As they build momentum around cyber-liability offerings, it’s becoming clear to everyone where the insurance industry stands. As a known partner for most businesses, cyber liability may be new, but insuring against risk is not a new idea. There’s a consistently present hurdle to convince someone that risk is real, but opening the news on a daily basis seems to at least start the conversation. Overall we’re making progress in the right direction.
Four ways to mitigate Cyber Risk
What’s less clear are the four primary mitigation approaches to cyber risk. After conducting a cyber risk assessment that includes ‘people’, ‘process’, and ‘technology’, organizations should select a mitigation approach for each identified item. Those differ based on the nature of the risk and the value of the asset at risk, but always fall into these categories.
It’s worth noting that “Choosing an individual cyber risk mitigation approach does NOT mean executing on that decision immediately, but it does mean you’ve chosen a path.”

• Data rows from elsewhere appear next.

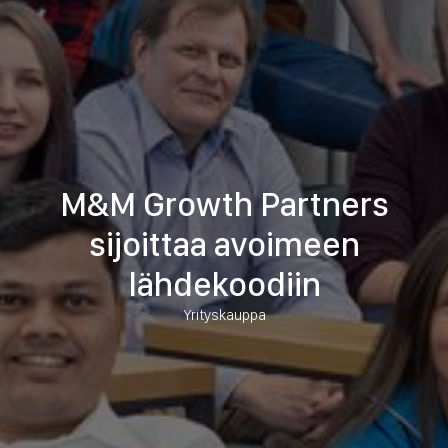
M&M Growth Partners
sijoittaa avoimeen
lähdekoodiin
Yrityskauppa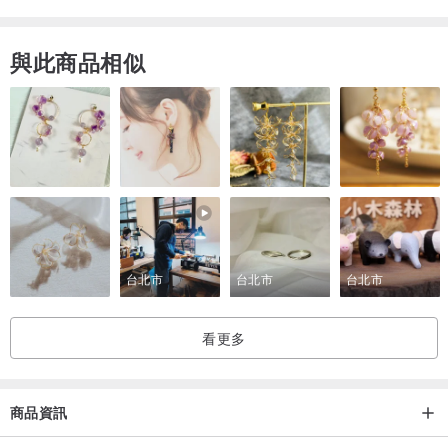
與此商品相似
台北市
台北市
台北市
看更多
商品資訊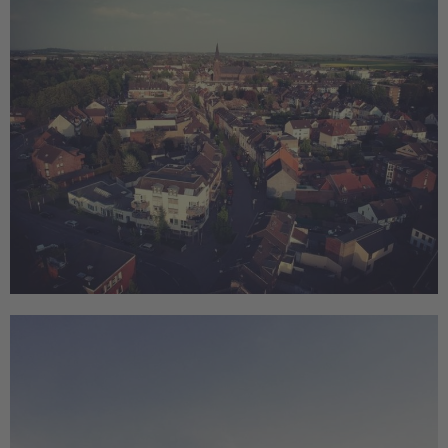
Lost Place
Giesenkirchen
Natur
Lilatraum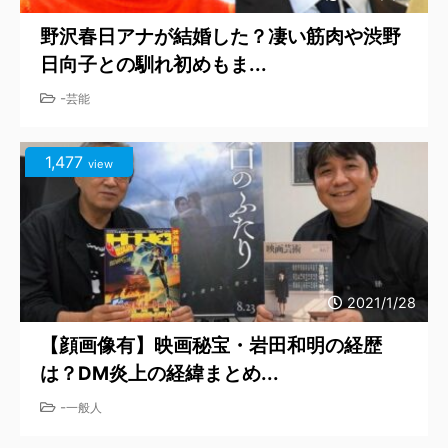
野沢春日アナが結婚した？凄い筋肉や渋野
日向子との馴れ初めもま...
-
芸能
1,477
view
2021/1/28
【顔画像有】映画秘宝・岩田和明の経歴
は？DM炎上の経緯まとめ...
-
一般人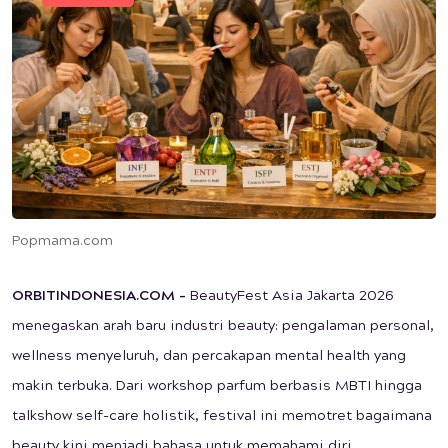
Popmama.com
ORBITINDONESIA.COM –
BeautyFest Asia Jakarta 2026
menegaskan arah baru industri beauty: pengalaman personal,
wellness menyeluruh, dan percakapan mental health yang
makin terbuka. Dari workshop parfum berbasis MBTI hingga
talkshow self-care holistik, festival ini memotret bagaimana
beauty kini menjadi bahasa untuk memahami diri.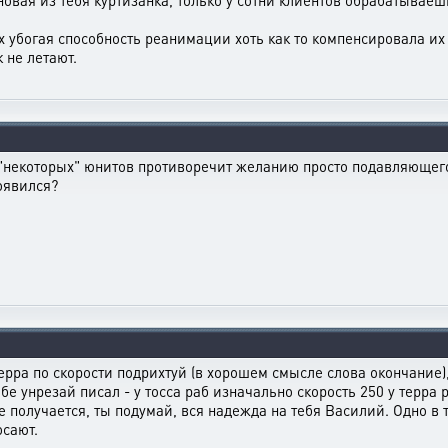
новая из тебя куртизанка, только у сотни клиентов обрабатываеш
 убогая способность реанимации хоть как то компенсировала их у
к не летают.
некоторых" юнитов противоречит желанию просто подавляющего к
появился?
 терра по скорости подрихтуй (в хорошем смысле слова окончание
бе унрезай писал - у тосса раб изначально скорость 250 у терра 
 не получается, ты подумай, вся надежда на тебя Василий. Одно в
осают.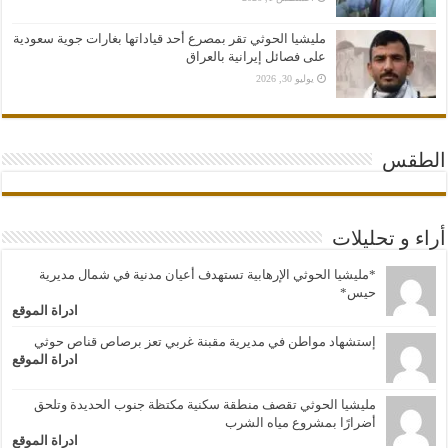
مليشيا الحوثي تقر بمصرع أحد قياداتها بغارات جوية سعودية
على فصائل إيرانية بالعراق
يوليو 30, 2026
الطقس
أراء و تحليلات
*مليشيا الحوثي الإرهابية تستهدف أعيان مدنية في شمال مديرية
حيس*
ادراة الموقع
إستشهاد مواطن في مديرية مقبنة غربي تعز برصاص قناص حوثي
ادراة الموقع
مليشيا الحوثي تقصف منطقة سكنية مكتظة جنوب الحديدة وتلحق
أضرارًا بمشروع مياه الشرب
ادراة الموقع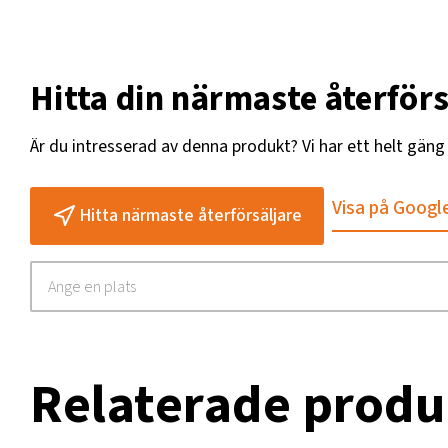
Hitta din närmaste återförs
Är du intresserad av denna produkt? Vi har ett helt gän
Visa på Googl
Hitta närmaste återförsäljare
Relaterade produ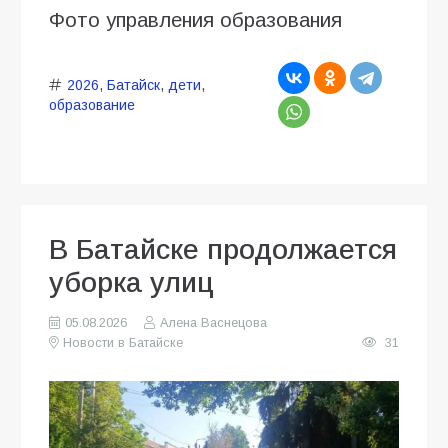
Фото управления образования
2026
,
Батайск
,
дети
,
образование
В Батайске продолжается
уборка улиц
05.08.2026
Алена Васнецова
Новости в Батайске
31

Eliminate the Risk – If you can live without the asset that’s causing you risk, ditch it. The great news is that often a thorough vulnerability assessment will quickly identify risky assets, systems, or processes that can be eliminated immediately. We all have systems that are “just there” year after year because it was never anyone’s job to replace them. Sometimes their usefulness is long gone, but they present a risk that can be easily removed.

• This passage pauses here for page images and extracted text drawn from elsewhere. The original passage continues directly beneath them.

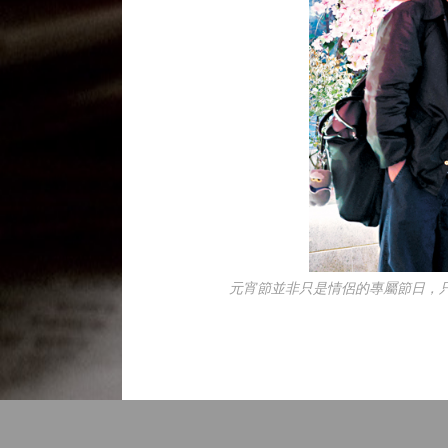
元宵節並非只是情侶的專屬節日，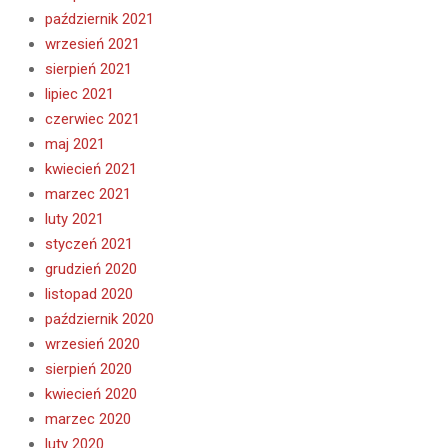
październik 2021
wrzesień 2021
sierpień 2021
lipiec 2021
czerwiec 2021
maj 2021
kwiecień 2021
marzec 2021
luty 2021
styczeń 2021
grudzień 2020
listopad 2020
październik 2020
wrzesień 2020
sierpień 2020
kwiecień 2020
marzec 2020
luty 2020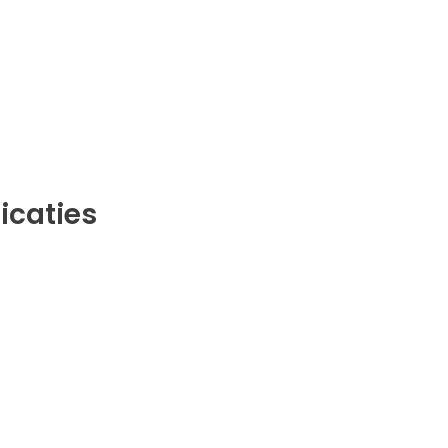
icaties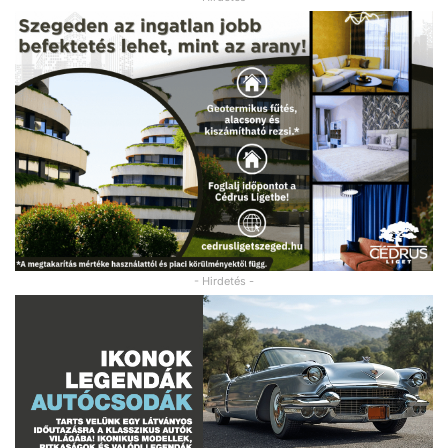
- Hirdetés -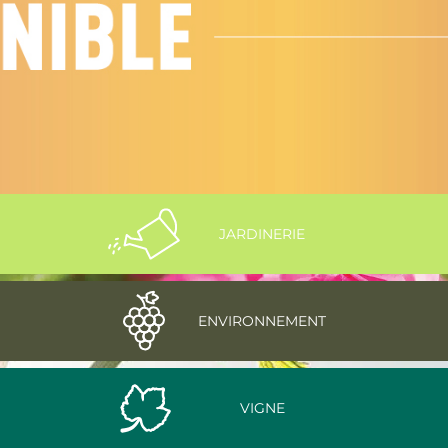
JARDINERIE
ENVIRONNEMENT
VIGNE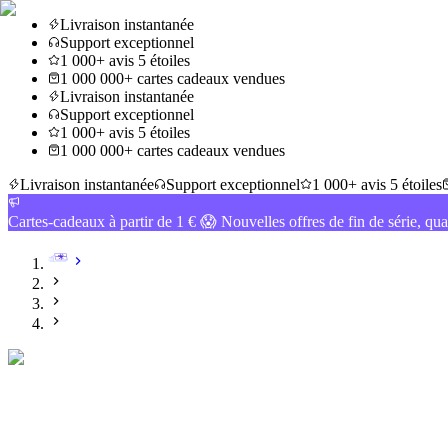
Livraison instantanée
Support exceptionnel
1 000+ avis 5 étoiles
1 000 000+ cartes cadeaux vendues
Livraison instantanée
Support exceptionnel
1 000+ avis 5 étoiles
1 000 000+ cartes cadeaux vendues
Livraison instantanée
Support exceptionnel
1 000+ avis 5 étoiles
Cartes-cadeaux à partir de 1 € 😱 Nouvelles offres de fin de série, qua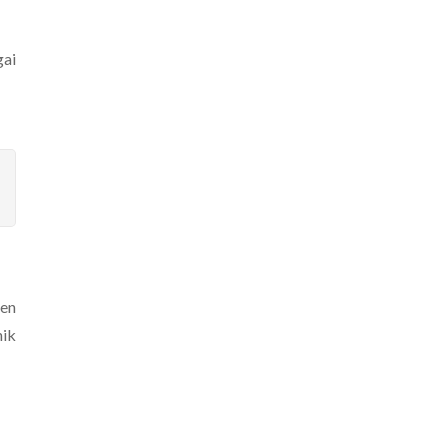
gai
en
nik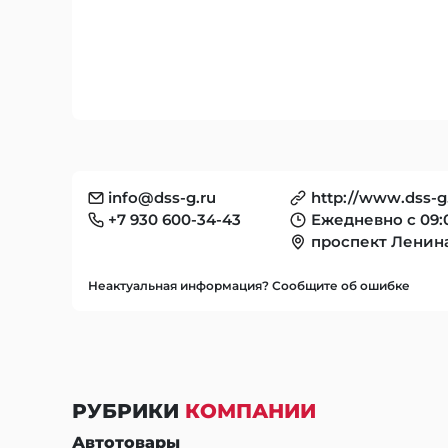
info@dss-g.ru
http://www.dss-g
+7 930 600-34-43
Ежедневно с 09:0
проспект Ленина
Неактуальная информация? Сообщите об ошибке
РУБРИКИ
КОМПАНИИ
Автотовары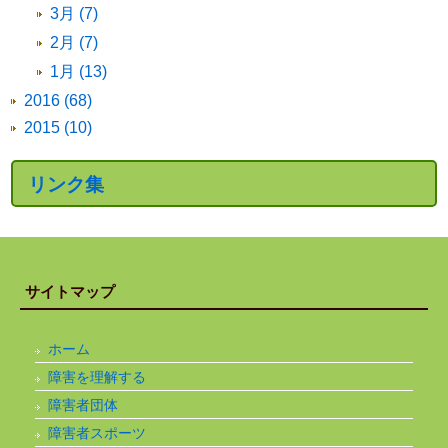
3月 (7)
2月 (7)
1月 (13)
2016 (68)
2015 (10)
リンク集
サイトマップ
ホーム
障害を理解する
障害者団体
障害者スポーツ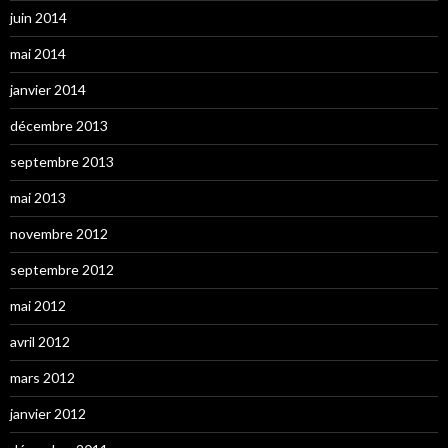
juin 2014
mai 2014
janvier 2014
décembre 2013
septembre 2013
mai 2013
novembre 2012
septembre 2012
mai 2012
avril 2012
mars 2012
janvier 2012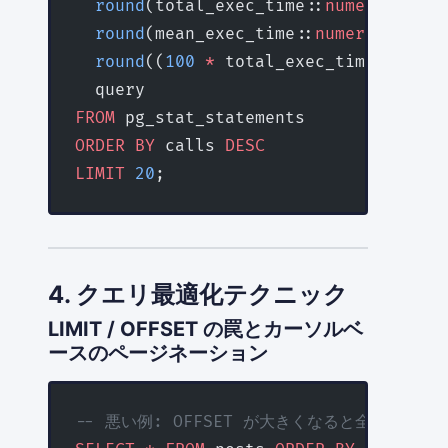
  round
(total_exec_time::
numeric
, 
2
) 
  round
(mean_exec_time::
numeric
, 
2
) 
A
  round
((
100
 *
 total_exec_time 
/
 sum
(
  query
FROM
 pg_stat_statements
ORDER BY
 calls 
DESC
LIMIT
 20
;
4. クエリ最適化テクニック
LIMIT / OFFSET の罠とカーソルベ
ースのページネーション
-- 悪い例: OFFSET が大きくなると全件スキ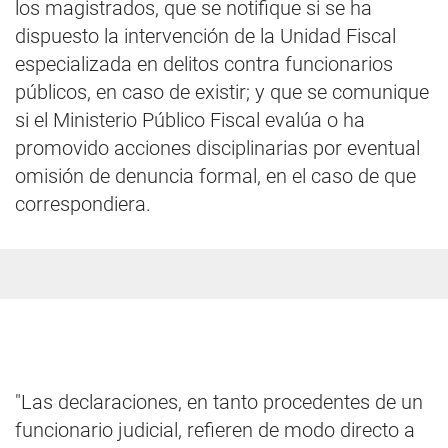
los magistrados, que se notifique si se ha
dispuesto la intervención de la Unidad Fiscal
especializada en delitos contra funcionarios
públicos, en caso de existir; y que se comunique
si el Ministerio Público Fiscal evalúa o ha
promovido acciones disciplinarias por eventual
omisión de denuncia formal, en el caso de que
correspondiera.
"Las declaraciones, en tanto procedentes de un
funcionario judicial, refieren de modo directo a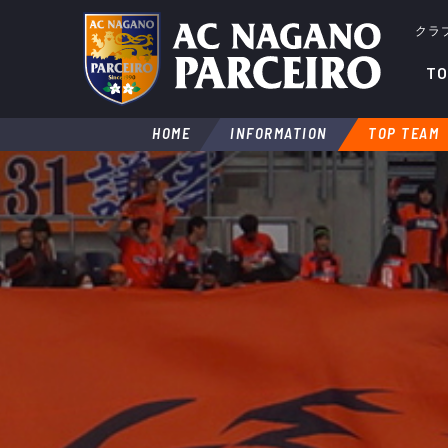
クラ
TO
HOME
INFORMATION
TOP TEAM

Implement Controls – If you have to keep the asset and it presents risks, there are many ways to decrease or manage that risk. This is where responsible firms learn to identify threats and vulnerabilities, prioritize and right-size their response, to mitigate as much of the risk as possible. It might involve changing a process to include an extra verification step, it might be dropping in a simple policy document for staff, or include a change to the technology used for your business. Even for technology risks, changes are usually small updates and occasional upgrades or replacements. For most firms these are 12 month plans with the highest priorities tackled immediately and others feathered into normal business cycles.

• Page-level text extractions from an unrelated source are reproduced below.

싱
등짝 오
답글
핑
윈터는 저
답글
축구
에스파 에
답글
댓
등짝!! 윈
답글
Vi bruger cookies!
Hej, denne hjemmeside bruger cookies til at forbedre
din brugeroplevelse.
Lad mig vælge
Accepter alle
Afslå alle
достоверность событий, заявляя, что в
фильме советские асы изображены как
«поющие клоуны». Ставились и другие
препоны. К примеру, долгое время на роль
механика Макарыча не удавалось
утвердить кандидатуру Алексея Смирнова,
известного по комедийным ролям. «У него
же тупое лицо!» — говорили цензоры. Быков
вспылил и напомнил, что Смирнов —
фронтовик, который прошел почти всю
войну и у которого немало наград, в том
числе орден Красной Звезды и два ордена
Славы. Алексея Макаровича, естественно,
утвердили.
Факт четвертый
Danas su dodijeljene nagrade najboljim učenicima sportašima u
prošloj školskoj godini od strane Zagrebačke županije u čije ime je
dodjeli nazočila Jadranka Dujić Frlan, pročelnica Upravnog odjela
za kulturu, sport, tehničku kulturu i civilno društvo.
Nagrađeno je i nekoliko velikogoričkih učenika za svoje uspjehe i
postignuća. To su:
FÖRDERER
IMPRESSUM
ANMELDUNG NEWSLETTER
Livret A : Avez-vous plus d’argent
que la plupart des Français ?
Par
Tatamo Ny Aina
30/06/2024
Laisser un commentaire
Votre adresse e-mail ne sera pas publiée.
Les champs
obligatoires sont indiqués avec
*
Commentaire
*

Transfer the Risk – Both through cyber liability insurance and in some cases outsourcing. Moving assets to the cloud might appear to transfer risk, but cloud agreements are usually detailed and don’t eliminate your responsibility for sensitive data. Buyer beware. The insurance industry as a whole is getting much better about tackling these risks and providing a solution for very specific parts of the problem businesses face, but insurance never addresses all the risk.
Accept the Risk – Far from pulling the covers over our heads and hiding, there is a place for risk acceptance. When the item can’t be eliminated, the controls are far more expensive than the risk, and when no one will insure against the risk, firms have to accept risks. When it’s a business decision and considered carefully, it is an acceptable (pun intended) and defendable choice.
Are we there yet?
These days it looks like Risk Assessment and Risk Management are now (finally!) embedded in almost every cyber security standard and I/T process at some level. Given the foundational nature of this potentially simple process, this is a fantastic improvement. Even better news is that people are beginning to understand that risk assessment should be thorough, but that does not mean complex or impossible.
When we get risk assessment done well, everything else we do to mitigate cyber risk becomes considerably easier. We make better decisions about which processes and technology to keep, update, or change. We spend less money on solutions with questionable return. We decrease real risk to the business faster and with less cost.